Nice find. All US federal reserve notes or Treasury notes are obligations of the Treasury or Fed etc, and thus technically legal tender (apart from any collector value, which may be significant) although it would be difficult to maybe find someone to take them because they are so different in appearance as well. Nice problem to have.
I read an apocryphal tale years ago online, about a guy whose friend was tearing down an old farmhouse. He ran into him in the parking lot of a convenience store, the guy summoned him to his car, opened the trunk and said he had an absolutely huge stash of cash that he’d found inside a wall. Said the guy drove away and never saw or heard from him again.

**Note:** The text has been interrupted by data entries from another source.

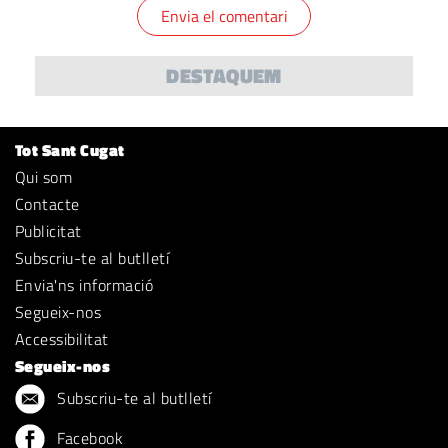
DESTAQUEM
Tot Sant Cugat
Qui som
Contacte
Publicitat
Subscriu-te al butlletí
Envia'ns informació
Segueix-nos
Accessibilitat
Segueix-nos
Subscriu-te al butlletí
Facebook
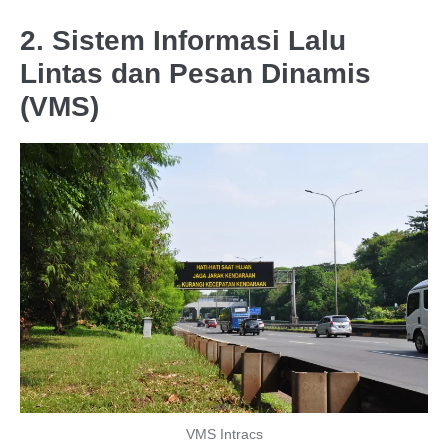
2. Sistem Informasi Lalu
Lintas dan Pesan Dinamis
(VMS)
VMS Intracs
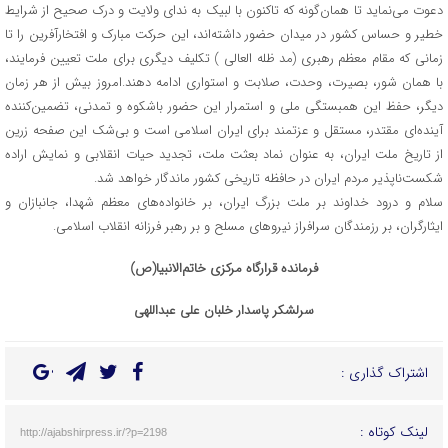
دعوت می‌نماید تا همان‌گونه که تاکنون با لبیک به ندای ولایت و درک صحیح از شرایط
خطیر و حساس کشور در میدان حضور داشته‌اند، این حرکت مبارک و افتخارآفرین را تا
زمانی که مقام معظم رهبری (مد ظله العالی ) تکلیف دیگری برای ملت تعیین فرمایند،
با همان شور، بصیرت، وحدت، صلابت و استواری ادامه دهند.امروز بیش از هر زمان
دیگر، حفظ این همبستگی ملی و استمرار این حضور باشکوه و تمدنی، تضمین‌کننده
آینده‌ای مقتدر، مستقل و عزتمند برای ایران اسلامی است و بی‌شک این صفحه زرین
از تاریخ ملت ایران، به عنوان نماد بعثت ملت، تجدید حیات انقلابی و نمایش اراده
شکست‌ناپذیر مردم ایران در حافظه تاریخی کشور ماندگار خواهد شد.
سلام و درود خداوند بر ملت بزرگ ایران، بر خانواده‌های معظم شهدا، جانبازان و
ایثارگران، بر رزمندگان سرافراز نیروهای مسلح و بر رهبر فرزانه انقلاب اسلامی.
فرمانده قرارگاه مرکزی خاتم‌الانبیا(ص)
سرلشکر پاسدار خلبان علی عبداللهی
اشتراک گذاری :
لینک کوتاه :
http://ajabshirpress.ir/?p=2198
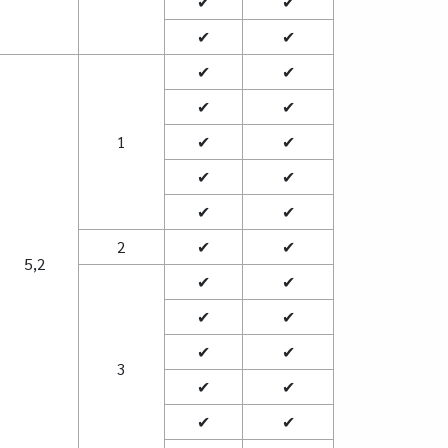
✔
✔
✔
✔
✔
✔
✔
✔
1
✔
✔
✔
✔
✔
✔
2
✔
✔
5,2
✔
✔
✔
✔
✔
✔
3
✔
✔
✔
✔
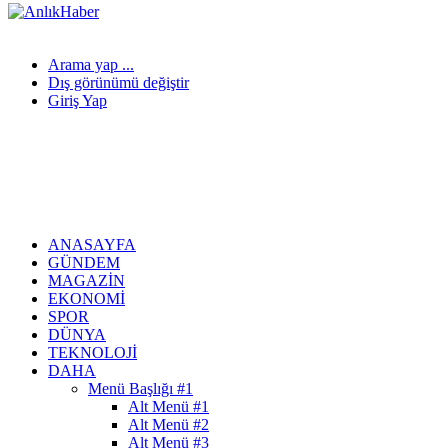
Arama yap ...
Dış görünümü değiştir
Giriş Yap
ANASAYFA
GÜNDEM
MAGAZIN
EKONOMI
SPOR
DÜNYA
TEKNOLOJI
DAHA
Menü Başlığı #1
Alt Menü #1
Alt Menü #2
Alt Menü #3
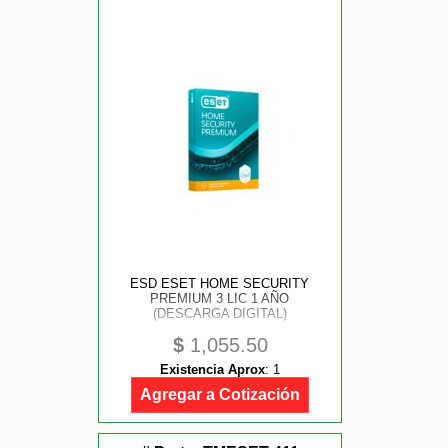
ESD ESET HOME SECURITY
PREMIUM 3 LIC 1 AÑO
(DESCARGA DIGITAL)
$
1,055.50
Existencia Aprox
:
1
Agregar a Cotización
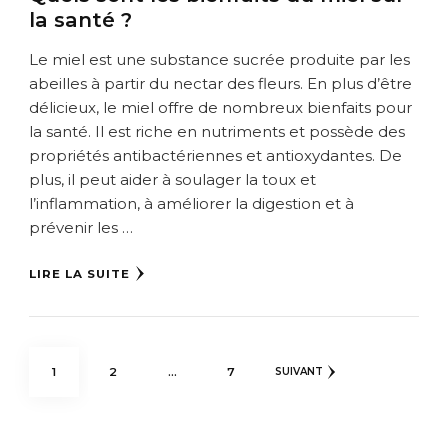
la santé ?
Le miel est une substance sucrée produite par les
abeilles à partir du nectar des fleurs. En plus d’être
délicieux, le miel offre de nombreux bienfaits pour
la santé. Il est riche en nutriments et possède des
propriétés antibactériennes et antioxydantes. De
plus, il peut aider à soulager la toux et
l’inflammation, à améliorer la digestion et à
prévenir les …
LIRE LA SUITE
Pagination
PAGE
PAGE
PAGE
1
2
…
7
SUIVANT
des
publications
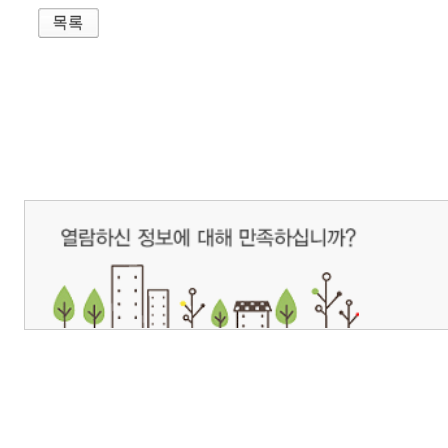
개인정보처리방침
영상정보처리기기 운영관리방침
이메일무단수집거부
제주관광공사 사장 : 고승철 / 사업자등록번호 : 616-82-21432 / 개인정보보호
(63122) 제주특별자치도 제주시 선덕로 23(연동) 제주웰컴센터 / 제주관광정보센터 TEL : 
COPYRIGHT ⓒ JEJU TOURISM ORGANIZATION. ALL RIGHTS RESERVE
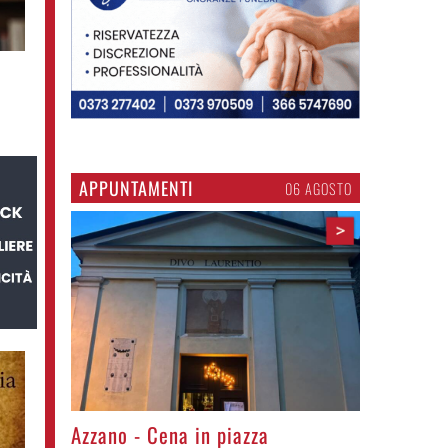
APPUNTAMENTI
06 AGOSTO
>
Gli appuntamenti fino a sabato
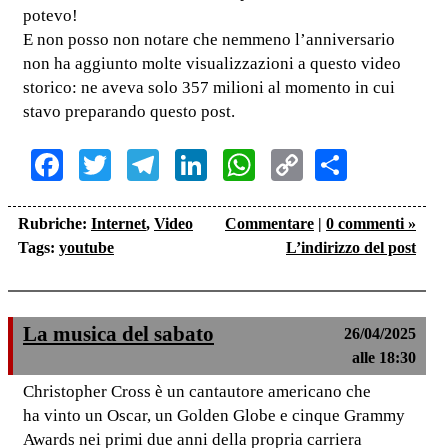
potevo!
E non posso non notare che nemmeno l’anniversario
non ha aggiunto molte visualizzazioni a questo video
storico: ne aveva solo 357 milioni al momento in cui
stavo preparando questo post.
Facebook
Twitter
Telegram
LinkedIn
WhatsApp
Copy
Share
Link
Rubriche:
Internet
,
Video
Commentare
|
0 commenti »
Tags:
youtube
L’indirizzo del post
La musica del sabato
26/04/2025
alle 18:30
Christopher Cross è un cantautore americano che
ha vinto un Oscar, un Golden Globe e cinque Grammy
Awards nei primi due anni della propria carriera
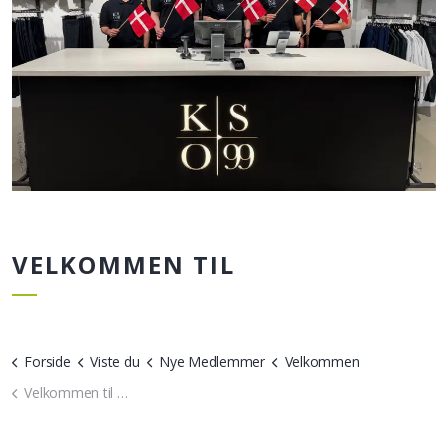
VELKOMMEN TIL
Forside
Viste du
Nye Medlemmer
Velkommen
Velkommen til Kasier Sport og ortopædi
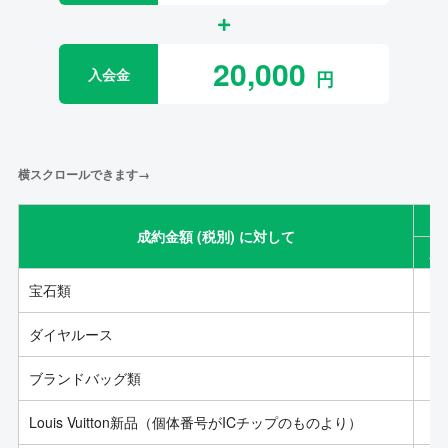
20,000
入会金
横スクロールできます→
成約金額 (税別) に対して
成
宝石類
ダイヤルース
ブランドバッグ類
Louis Vuitton新品（個体番号がICチップのものより）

The older notes “horse blankets” issued by individual banks would have collector value but I don’t believe they could be spent at face value. The Federal notes were standardized in their current size in 1914 and all of them afaik are technically spendable. It would be “fun” to spend them at one level, or pay debts especially, just on general principles.
Silver certificates have an interesting history. By the early 1960s the spot price of silver approached $1.29, the point where it became a loss for the government to redeem certificates for silver dollars, stored in large hoards in banks across the country. Lavere Redfield was one character who didn’t trust banks and drove around the country cashing in currency for mint bags of silver dollars. He would then drop them down a coal chute behind a false wall in his basement, accumulating over $100,000, and were sold for years to collectors.
It became profitable to convert currency for the silver dollars based on their collector value because no attempt was made by banks or government to account for special collector value, a kind of arbitrage. Eventually the government ran out of silver dollars to exchange and was reduced to providing 1 oz bags of silver shot, and finally repudiated the silver certificates altogether by 1968. Their were some GSA auctions of remaining government hoards of Carson City, NV coins.
Large denomination notes ($500 and $1000, $5000 etc) ceased production in the 1940s and were withdrawn as they came into member banks by the late 1960s as part of “drug trafficing” efforts although they are not technically unlawful to spend. They have considerable collector value and trade at a premium to their face value, i.e. a $500 note in decent condition may cost $600 or $700 to purchase.
When those notes in the OP were stashed, $20 had considerable purchasing power, equivalent to factor of ten compared with today roughly. It would be interesting to know the story of what happened.